[Stored data entries]
--- START ---

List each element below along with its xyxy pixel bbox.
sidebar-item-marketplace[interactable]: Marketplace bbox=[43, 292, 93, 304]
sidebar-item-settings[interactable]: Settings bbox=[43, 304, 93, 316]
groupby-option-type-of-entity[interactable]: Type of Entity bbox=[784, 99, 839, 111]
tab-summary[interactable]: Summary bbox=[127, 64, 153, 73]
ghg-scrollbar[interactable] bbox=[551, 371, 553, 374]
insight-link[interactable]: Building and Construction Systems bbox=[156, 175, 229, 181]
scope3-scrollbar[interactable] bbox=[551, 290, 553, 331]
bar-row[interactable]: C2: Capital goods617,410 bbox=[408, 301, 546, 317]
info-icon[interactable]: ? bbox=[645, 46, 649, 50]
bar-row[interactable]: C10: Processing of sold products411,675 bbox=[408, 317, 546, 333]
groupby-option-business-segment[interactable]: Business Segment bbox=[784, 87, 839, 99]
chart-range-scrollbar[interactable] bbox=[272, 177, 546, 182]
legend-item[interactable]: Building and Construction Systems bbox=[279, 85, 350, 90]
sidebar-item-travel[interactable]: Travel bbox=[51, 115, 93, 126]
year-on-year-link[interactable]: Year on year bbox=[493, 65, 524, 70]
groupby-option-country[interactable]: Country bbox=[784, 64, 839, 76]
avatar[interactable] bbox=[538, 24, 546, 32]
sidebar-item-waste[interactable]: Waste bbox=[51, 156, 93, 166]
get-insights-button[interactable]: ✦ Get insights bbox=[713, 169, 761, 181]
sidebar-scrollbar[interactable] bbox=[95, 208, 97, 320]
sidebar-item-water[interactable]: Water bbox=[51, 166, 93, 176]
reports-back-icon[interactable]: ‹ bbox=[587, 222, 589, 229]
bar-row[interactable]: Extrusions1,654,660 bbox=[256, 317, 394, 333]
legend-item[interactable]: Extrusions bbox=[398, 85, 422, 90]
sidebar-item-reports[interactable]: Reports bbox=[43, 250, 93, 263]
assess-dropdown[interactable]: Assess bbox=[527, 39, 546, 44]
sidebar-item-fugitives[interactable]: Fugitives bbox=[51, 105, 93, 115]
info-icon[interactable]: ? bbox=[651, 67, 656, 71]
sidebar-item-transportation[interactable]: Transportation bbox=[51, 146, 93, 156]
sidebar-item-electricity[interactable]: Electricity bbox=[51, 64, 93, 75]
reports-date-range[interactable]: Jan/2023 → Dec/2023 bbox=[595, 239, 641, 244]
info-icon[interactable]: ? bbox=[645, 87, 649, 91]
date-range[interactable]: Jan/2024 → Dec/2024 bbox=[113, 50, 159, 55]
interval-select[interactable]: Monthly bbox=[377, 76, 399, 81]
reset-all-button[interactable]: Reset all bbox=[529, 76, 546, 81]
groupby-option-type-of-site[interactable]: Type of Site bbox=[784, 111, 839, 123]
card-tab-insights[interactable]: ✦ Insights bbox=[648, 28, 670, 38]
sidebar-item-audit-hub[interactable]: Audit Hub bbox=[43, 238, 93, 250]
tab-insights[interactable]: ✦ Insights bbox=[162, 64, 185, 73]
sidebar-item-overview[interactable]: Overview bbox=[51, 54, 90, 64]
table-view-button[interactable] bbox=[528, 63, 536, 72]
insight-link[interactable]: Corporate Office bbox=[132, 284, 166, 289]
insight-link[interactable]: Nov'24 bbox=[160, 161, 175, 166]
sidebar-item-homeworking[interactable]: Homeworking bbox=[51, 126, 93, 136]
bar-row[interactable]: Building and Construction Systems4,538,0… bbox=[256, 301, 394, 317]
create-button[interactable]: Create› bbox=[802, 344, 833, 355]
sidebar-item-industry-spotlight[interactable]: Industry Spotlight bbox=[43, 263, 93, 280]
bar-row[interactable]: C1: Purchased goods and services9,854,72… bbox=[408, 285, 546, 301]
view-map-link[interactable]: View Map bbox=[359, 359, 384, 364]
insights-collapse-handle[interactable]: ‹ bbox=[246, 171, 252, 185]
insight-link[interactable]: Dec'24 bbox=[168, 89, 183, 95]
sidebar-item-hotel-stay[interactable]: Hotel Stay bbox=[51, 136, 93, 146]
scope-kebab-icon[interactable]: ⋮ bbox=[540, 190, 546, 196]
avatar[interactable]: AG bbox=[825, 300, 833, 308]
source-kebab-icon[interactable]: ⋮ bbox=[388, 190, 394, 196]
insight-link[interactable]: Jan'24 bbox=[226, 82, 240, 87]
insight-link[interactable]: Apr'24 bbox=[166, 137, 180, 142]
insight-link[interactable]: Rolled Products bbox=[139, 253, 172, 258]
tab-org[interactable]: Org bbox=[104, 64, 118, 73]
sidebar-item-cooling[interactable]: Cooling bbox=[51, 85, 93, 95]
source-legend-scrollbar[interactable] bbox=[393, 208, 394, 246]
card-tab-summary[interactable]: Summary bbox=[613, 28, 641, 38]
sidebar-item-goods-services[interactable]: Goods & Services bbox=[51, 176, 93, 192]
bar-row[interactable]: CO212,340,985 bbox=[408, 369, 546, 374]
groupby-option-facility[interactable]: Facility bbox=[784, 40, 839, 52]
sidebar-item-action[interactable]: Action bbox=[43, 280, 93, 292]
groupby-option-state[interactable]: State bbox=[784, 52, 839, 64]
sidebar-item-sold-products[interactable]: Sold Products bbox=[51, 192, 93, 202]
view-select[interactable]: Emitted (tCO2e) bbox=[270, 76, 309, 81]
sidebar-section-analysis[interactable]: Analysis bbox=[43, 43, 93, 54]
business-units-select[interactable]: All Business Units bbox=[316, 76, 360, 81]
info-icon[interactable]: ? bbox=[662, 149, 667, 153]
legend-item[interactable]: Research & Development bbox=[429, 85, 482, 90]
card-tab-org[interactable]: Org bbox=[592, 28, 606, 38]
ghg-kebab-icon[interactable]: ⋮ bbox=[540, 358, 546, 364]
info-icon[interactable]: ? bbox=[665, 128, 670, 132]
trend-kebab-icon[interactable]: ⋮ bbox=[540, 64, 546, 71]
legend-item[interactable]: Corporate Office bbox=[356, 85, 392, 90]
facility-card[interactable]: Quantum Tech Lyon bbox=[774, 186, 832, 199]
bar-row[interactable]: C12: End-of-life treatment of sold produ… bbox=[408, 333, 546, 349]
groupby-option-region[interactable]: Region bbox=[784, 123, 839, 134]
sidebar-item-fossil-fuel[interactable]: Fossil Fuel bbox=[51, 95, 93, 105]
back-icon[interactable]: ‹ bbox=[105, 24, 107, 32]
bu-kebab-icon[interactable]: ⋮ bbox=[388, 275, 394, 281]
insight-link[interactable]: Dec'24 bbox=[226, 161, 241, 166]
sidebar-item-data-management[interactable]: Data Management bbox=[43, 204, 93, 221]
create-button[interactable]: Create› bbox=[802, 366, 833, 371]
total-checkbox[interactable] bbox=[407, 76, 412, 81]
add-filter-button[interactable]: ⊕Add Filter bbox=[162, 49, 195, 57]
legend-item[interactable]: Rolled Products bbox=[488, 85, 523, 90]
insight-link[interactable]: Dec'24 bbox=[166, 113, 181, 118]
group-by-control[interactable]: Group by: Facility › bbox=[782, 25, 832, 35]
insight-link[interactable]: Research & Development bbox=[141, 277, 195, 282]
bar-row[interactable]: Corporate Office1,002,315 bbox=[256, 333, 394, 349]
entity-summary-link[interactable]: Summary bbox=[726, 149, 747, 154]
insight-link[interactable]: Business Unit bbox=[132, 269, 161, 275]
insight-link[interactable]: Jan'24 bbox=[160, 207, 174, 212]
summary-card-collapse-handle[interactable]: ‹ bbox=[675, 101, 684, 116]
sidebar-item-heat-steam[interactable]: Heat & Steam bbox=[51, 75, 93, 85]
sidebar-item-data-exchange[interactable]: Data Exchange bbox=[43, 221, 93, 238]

--- END ---

§ **Problem to work on**
Filter the data for the string "entity". Copy each matching line.

§ **Output of the task**
groupby-option-type-of-entity[interactable]: Type of Entity bbox=[784, 99, 839, 111]
entity-summary-link[interactable]: Summary bbox=[726, 149, 747, 154]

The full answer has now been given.